The weighting system I am about to suggest doesn't appear in that list.  It comes from an article I read in Mathematics Today some years ago.  This is how it's derived:

Let's say a gold medal is worth G points, a silver medal S points and a bronze B points.  Now all that is going to matter is their relative scores, so let's completely randomly (!) say that G + S + B = 18 (say).  Now let's have a 3-dimensional coordinate system with axes labelled G, S and B.  A set of three weights will then be a point in this 3-dimensional space, and the job is to choose the "best" point in some sense.  The fact that G + S + B = 18, together with the obvious facts that G > 0, S > 0 and B > 0, mean that the point will actually be on an equilateral triangle between the points (18, 0, 0), (0, 18, 0) and (0, 0, 18), as shown here.

Now let's put this equilateral triangle flat on the paper and ask ourselves where our chosen point may be.  We can take some new facts into account.  One is that a silver is not going to be worth more than a gold.  This cuts the triangle in half, and our chosen point will be somewhere in the grey triangle BGP:

The next fact is that a bronze is not going to be worth more than a silver (or a gold, of course).  This cuts down our region of possible points still further to the triangle RGP:


Beyond that, it becomes a matter of subjective taste where we place our point.  The conventional weighting-for-ranking system is close to point G.  The system where you just count the total number of medals is point R.  But our reasoning is that, in the absence of any further guidance, we'll place our point in the "centre" of the grey triangle.  Now triangles have many different "centres" but the most reasonable one for us to use here is the centroid, the centre of gravity, which is the red spot with coordinates (11, 5, 2).  (Now you see why I chose them to add up to 18!)

So there is an answer.  We have a points system with 11 for gold (echoes of This is Spinal Tap), 5 for silver and 2 for bronze.  My impression is that this remains quite an "elitist" scoring system because each medal is worth more than double the one below, but it is going to be a bit fairer for ranking than the conventional system.

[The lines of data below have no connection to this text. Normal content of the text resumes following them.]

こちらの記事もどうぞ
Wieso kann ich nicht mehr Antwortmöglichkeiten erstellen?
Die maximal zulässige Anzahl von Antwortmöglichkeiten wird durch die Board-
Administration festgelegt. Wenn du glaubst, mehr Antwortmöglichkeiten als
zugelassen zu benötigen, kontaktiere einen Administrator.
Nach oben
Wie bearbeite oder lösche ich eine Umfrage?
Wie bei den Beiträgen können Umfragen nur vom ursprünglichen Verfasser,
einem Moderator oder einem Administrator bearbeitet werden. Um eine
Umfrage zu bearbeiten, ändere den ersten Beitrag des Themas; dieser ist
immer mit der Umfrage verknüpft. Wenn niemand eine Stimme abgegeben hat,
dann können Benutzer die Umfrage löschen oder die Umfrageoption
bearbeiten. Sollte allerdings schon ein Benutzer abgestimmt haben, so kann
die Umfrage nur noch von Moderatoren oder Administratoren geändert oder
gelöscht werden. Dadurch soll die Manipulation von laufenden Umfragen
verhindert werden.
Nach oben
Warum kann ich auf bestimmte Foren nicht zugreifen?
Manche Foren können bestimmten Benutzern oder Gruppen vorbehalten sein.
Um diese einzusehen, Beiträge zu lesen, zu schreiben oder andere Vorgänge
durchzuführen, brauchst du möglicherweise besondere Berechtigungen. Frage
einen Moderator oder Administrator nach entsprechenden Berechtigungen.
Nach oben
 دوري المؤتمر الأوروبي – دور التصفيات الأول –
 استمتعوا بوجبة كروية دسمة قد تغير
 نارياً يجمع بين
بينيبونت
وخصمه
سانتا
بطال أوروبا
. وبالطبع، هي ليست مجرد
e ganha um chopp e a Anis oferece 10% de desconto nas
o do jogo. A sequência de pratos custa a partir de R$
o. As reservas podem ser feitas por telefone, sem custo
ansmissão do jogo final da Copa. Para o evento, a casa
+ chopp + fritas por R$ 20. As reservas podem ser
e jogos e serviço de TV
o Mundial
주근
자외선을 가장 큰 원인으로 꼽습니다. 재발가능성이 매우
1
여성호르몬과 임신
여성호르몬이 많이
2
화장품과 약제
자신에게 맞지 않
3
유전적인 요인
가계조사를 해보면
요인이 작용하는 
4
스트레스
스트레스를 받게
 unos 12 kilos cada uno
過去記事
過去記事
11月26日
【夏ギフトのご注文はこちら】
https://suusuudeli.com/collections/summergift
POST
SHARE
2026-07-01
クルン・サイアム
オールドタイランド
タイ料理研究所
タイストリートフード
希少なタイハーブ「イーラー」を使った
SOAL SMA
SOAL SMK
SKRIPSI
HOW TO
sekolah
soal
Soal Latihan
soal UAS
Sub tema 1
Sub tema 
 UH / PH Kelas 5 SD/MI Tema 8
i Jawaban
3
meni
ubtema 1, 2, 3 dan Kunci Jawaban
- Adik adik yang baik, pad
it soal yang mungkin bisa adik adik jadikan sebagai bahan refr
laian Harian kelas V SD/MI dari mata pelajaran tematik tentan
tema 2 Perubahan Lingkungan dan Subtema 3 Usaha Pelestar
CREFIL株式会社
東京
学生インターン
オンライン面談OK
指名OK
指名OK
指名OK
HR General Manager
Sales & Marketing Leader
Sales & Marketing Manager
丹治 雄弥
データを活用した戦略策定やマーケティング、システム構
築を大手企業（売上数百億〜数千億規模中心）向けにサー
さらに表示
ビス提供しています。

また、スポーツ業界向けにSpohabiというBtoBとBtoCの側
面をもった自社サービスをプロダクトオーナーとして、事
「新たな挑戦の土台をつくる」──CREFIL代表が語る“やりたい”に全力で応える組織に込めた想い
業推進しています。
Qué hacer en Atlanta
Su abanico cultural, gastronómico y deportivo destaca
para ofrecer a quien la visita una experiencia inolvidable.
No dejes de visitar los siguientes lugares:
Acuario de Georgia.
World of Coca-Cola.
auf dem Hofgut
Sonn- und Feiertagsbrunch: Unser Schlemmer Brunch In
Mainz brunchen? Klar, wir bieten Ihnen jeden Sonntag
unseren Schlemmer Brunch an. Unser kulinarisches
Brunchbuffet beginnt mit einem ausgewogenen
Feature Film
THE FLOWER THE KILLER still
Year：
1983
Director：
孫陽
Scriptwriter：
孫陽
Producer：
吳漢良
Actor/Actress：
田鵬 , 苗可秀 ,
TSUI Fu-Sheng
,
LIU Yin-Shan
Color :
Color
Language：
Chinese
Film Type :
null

Other constraints could be applied: for example, we could impose that the ratios G/S and S/B are the same (though with this system they are already quite close, at 2.2 and 2.5 respectively).  Or we could say that a gold is worth no more than a silver and a bronze, so G<=S+B (this would lead to G=8, S=6.5 and B=3.5, which would be better expressed as 16, 13 and 7 - a system which seems very generous to silver medal holders).


Sunday, 17 June 2012

My first computer program

I've just read Bill Gates's Wikipedia entry and was interested by the fact that he wrote his first computer program at the age of 13 or 14, to play tic-tac-toe (noughts and crosses to us Brits).  This reminded me that I have been meaning for years to write up my first computer programming experience, in 1975 at the age of 15 or 16, when I was a sixth-former at RGS Guildford (then a state grammar school).  The computing facility available to us was an ICL 1900 series machine, which seemed to take up most of the fourth floor of a modern building at the local technical college.  To begin with, our method of entering code was by filling in forms, which staff at the Tech would transfer onto punched cards.  We would submit our lines of FORTRAN IV code, and a few days later receive a printout, usually with compilation (syntax) errors, and eventually, after some corrections, with the output from our program.  Later, we would punch our own cards using entirely mechanical punches, for which we needed to learn the two or three-hole codes for each of the ASCII characters.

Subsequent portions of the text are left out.